19.1. Properties of Determinants

The following three properties can be used to calculate the determinant of any square matrix. We therefore describe them as the ‘defining’ properties of the determinant.

Defining Properties of the Determinant

1. The determinant of the identity matrix is 1.

\[\begin{split}\det(I) = \left|\begin{array}{cccc}1 & 0 & \cdots & 0\\ 0 & 1 & \cdots & 0\\ \vdots & \vdots & \ddots & \vdots\\ 0 & 0 & \cdots & 1\end{array}\right|=1.\end{split}\]

2. The determinant reverses sign when any two rows are exchanged.

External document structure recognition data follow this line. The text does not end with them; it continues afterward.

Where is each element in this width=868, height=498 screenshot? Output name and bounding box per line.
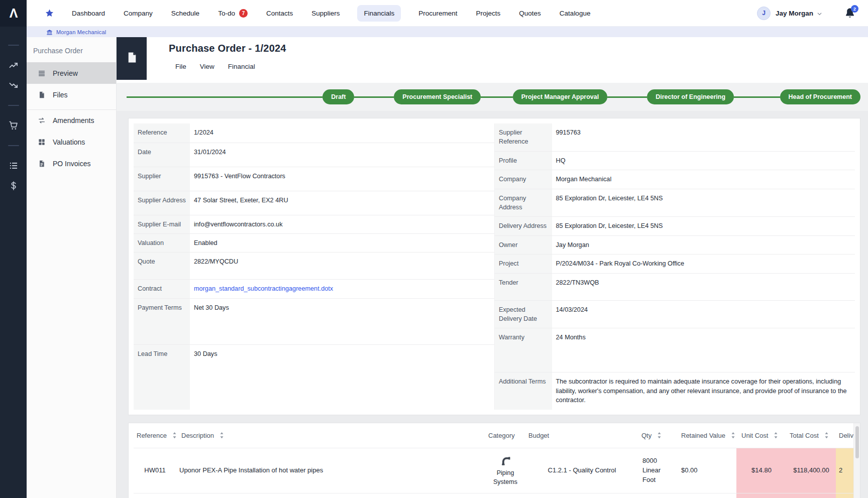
detail-label: Profile — [495, 151, 552, 170]
nav-item[interactable]: Financials — [357, 5, 401, 22]
table-row[interactable]: HW011 Uponor PEX-A Pipe Installation of … — [134, 448, 856, 493]
table-scrollbar[interactable] — [853, 423, 860, 498]
app-logo[interactable]: Λ — [0, 0, 27, 27]
notification-count-badge: 2 — [851, 5, 858, 13]
breadcrumb[interactable]: Morgan Mechanical — [27, 27, 868, 37]
workflow-step-pill[interactable]: Procurement Specialist — [394, 89, 481, 104]
detail-value: P/2024/M034 - Park Royal Co-Working Offi… — [552, 255, 855, 273]
detail-value: 2822/MYQCDU — [190, 253, 494, 280]
sidebar-item-label: PO Invoices — [53, 160, 90, 168]
nav-item[interactable]: Quotes — [518, 5, 542, 22]
detail-row: Profile HQ — [495, 151, 855, 170]
trend-up-icon[interactable] — [8, 60, 19, 71]
item-total-cost: $118,400.00 — [787, 448, 836, 493]
item-reference: CW012 — [134, 493, 176, 498]
column-header[interactable]: Budget — [525, 423, 638, 448]
column-header[interactable]: Retained Value — [676, 423, 736, 448]
detail-label: Supplier E-mail — [134, 215, 190, 233]
item-budget: C1.2.1 - Quality Control — [525, 448, 638, 493]
nav-item[interactable]: Dashboard — [71, 5, 106, 22]
column-header[interactable]: Reference — [134, 423, 176, 448]
detail-value: HQ — [552, 151, 855, 170]
item-total-cost: $118,200.00 — [787, 493, 836, 498]
chevron-down-icon[interactable] — [816, 10, 823, 17]
detail-row: Payment Terms Net 30 Days — [134, 298, 494, 344]
nav-item[interactable]: To-do 7 — [217, 5, 249, 22]
avatar-initial: J — [762, 10, 766, 17]
details-table-right: Supplier Reference 9915763 Profile HQ — [494, 123, 855, 410]
detail-label: Payment Terms — [134, 298, 190, 344]
rail-divider — [8, 140, 19, 151]
menu-item[interactable]: View — [200, 63, 214, 70]
detail-label: Company — [495, 170, 552, 189]
sort-icon[interactable] — [172, 432, 176, 439]
table-body: HW011 Uponor PEX-A Pipe Installation of … — [134, 448, 856, 498]
nav-item[interactable]: Suppliers — [310, 5, 341, 22]
notifications-button[interactable]: 2 — [844, 7, 856, 19]
top-bar: Dashboard Company Schedule To-do — [27, 0, 868, 27]
sidebar-item-po-invoices[interactable]: PO Invoices — [27, 153, 116, 174]
workflow-step: Project Manager Approval — [481, 89, 607, 104]
content-scroll-area[interactable]: Reference 1/2024 Date 31/01/2024 — [117, 111, 868, 498]
table-row[interactable]: CW012 Aquatherm Green Pipe Installation … — [134, 493, 856, 498]
nav-item[interactable]: Catalogue — [559, 5, 592, 22]
nav-item-label: Catalogue — [560, 10, 591, 17]
dollar-icon[interactable] — [8, 180, 19, 191]
sidebar-item-preview[interactable]: Preview — [27, 62, 116, 84]
topbar-right: J Jay Morgan 2 — [757, 7, 856, 20]
app-window: Λ Dashboard Company — [0, 0, 868, 498]
favorites-star-icon[interactable] — [45, 9, 54, 18]
detail-value: Net 30 Days — [190, 298, 494, 344]
sort-icon[interactable] — [220, 432, 224, 439]
menu-item[interactable]: Financial — [228, 63, 255, 70]
column-header[interactable]: Deliv — [836, 423, 856, 448]
detail-label: Supplier — [134, 167, 190, 191]
sidebar-item-amendments[interactable]: Amendments — [27, 109, 116, 131]
workflow-step-pill[interactable]: Project Manager Approval — [513, 89, 607, 104]
menu-item[interactable]: File — [175, 63, 186, 70]
column-header[interactable]: Unit Cost — [736, 423, 787, 448]
nav-item[interactable]: Contacts — [265, 5, 294, 22]
user-name[interactable]: Jay Morgan — [776, 10, 813, 17]
column-header-label: Deliv — [839, 432, 853, 439]
detail-row: Supplier E-mail info@ventflowcontractors… — [134, 215, 494, 233]
column-header[interactable]: Category — [485, 423, 525, 448]
sidebar-item-valuations[interactable]: Valuations — [27, 131, 116, 153]
sidebar-item-files[interactable]: Files — [27, 84, 116, 105]
column-header[interactable]: Qty — [638, 423, 676, 448]
workflow-step: Director of Engineering — [607, 89, 734, 104]
nav-item[interactable]: Company — [123, 5, 154, 22]
scrollbar-thumb[interactable] — [855, 426, 859, 458]
sort-icon[interactable] — [657, 432, 662, 439]
column-header-label: Qty — [641, 432, 652, 439]
trend-down-icon[interactable] — [8, 80, 19, 91]
divider-line — [8, 40, 19, 51]
cart-icon[interactable] — [8, 120, 19, 131]
column-header[interactable]: Total Cost — [787, 423, 836, 448]
detail-value: 30 Days — [190, 344, 494, 409]
sort-icon[interactable] — [824, 432, 829, 439]
column-header[interactable]: Description — [176, 423, 485, 448]
user-avatar[interactable]: J — [757, 7, 771, 20]
workflow-step-pill[interactable]: Draft — [322, 89, 354, 104]
workflow-step-pill[interactable]: Director of Engineering — [647, 89, 734, 104]
nav-item[interactable]: Schedule — [170, 5, 200, 22]
sort-icon[interactable] — [774, 432, 778, 439]
workflow-step-pill[interactable]: Head of Procurement — [780, 89, 860, 104]
detail-row: Supplier 9915763 - VentFlow Contractors — [134, 167, 494, 191]
sort-icon[interactable] — [731, 432, 735, 439]
detail-value: 9915763 - VentFlow Contractors — [190, 167, 494, 191]
detail-label: Warranty — [495, 328, 552, 372]
detail-label: Owner — [495, 235, 552, 254]
sidebar-item-label: Valuations — [53, 138, 85, 146]
grid — [38, 138, 46, 146]
nav-item[interactable]: Procurement — [417, 5, 458, 22]
detail-label: Tender — [495, 273, 552, 300]
detail-value: 2822/TN3WQB — [552, 273, 855, 300]
nav-item[interactable]: Projects — [475, 5, 502, 22]
detail-row: Additional Terms The subcontractor is re… — [495, 372, 855, 410]
detail-row: Contract morgan_standard_subcontractinga… — [134, 280, 494, 298]
item-delivery: 2 — [836, 448, 856, 493]
list-icon[interactable] — [8, 160, 19, 171]
top-navigation: Dashboard Company Schedule To-do — [71, 5, 591, 22]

\[\begin{split}\left|\begin{array}{ccc} \leftarrow & r_1 & \rightarrow\\ \leftarrow & r_2 & \rightarrow\\ & \vdots & \\ \leftarrow & r_n & \rightarrow\end{array}\right| =-\left|\begin{array}{ccc} \leftarrow & r_2 & \rightarrow\\ \leftarrow & r_1 & \rightarrow\\ & \vdots & \\ \leftarrow & r_n & \rightarrow\end{array}\right|\end{split}\]

3. The determinant is a linear function of each of the rows.

Add two rows \(\implies\) add determinants

\[\begin{split}\left|\begin{array}{ccc} \leftarrow & r_1 + r_1' & \rightarrow\\ \leftarrow & r_2 & \rightarrow\\ & \vdots & \\ \leftarrow & r_n & \rightarrow\end{array}\right| =\left|\begin{array}{ccc} \leftarrow & r_1 & \rightarrow\\ \leftarrow & r_2 & \rightarrow\\ & \vdots & \\ \leftarrow & r_n & \rightarrow\end{array}\right|+ \left|\begin{array}{ccc} \leftarrow & r_1' & \rightarrow\\ \leftarrow & r_2 & \rightarrow\\ & \vdots & \\ \leftarrow & r_n & \rightarrow\end{array}\right|\end{split}\]

Multiply row by \(t\) \(\implies\) determinant is multiplied by \(t\)

\[\begin{split}\left|\begin{array}{ccc} \leftarrow & tr_1 & \rightarrow\\ \leftarrow & r_2 & \rightarrow\\ & \vdots & \\ \leftarrow & r_n & \rightarrow\end{array}\right| =t\left|\begin{array}{ccc} \leftarrow & r_1 & \rightarrow\\ \leftarrow & r_2 & \rightarrow\\ & \vdots & \\ \leftarrow & r_n & \rightarrow\end{array}\right|\end{split}\]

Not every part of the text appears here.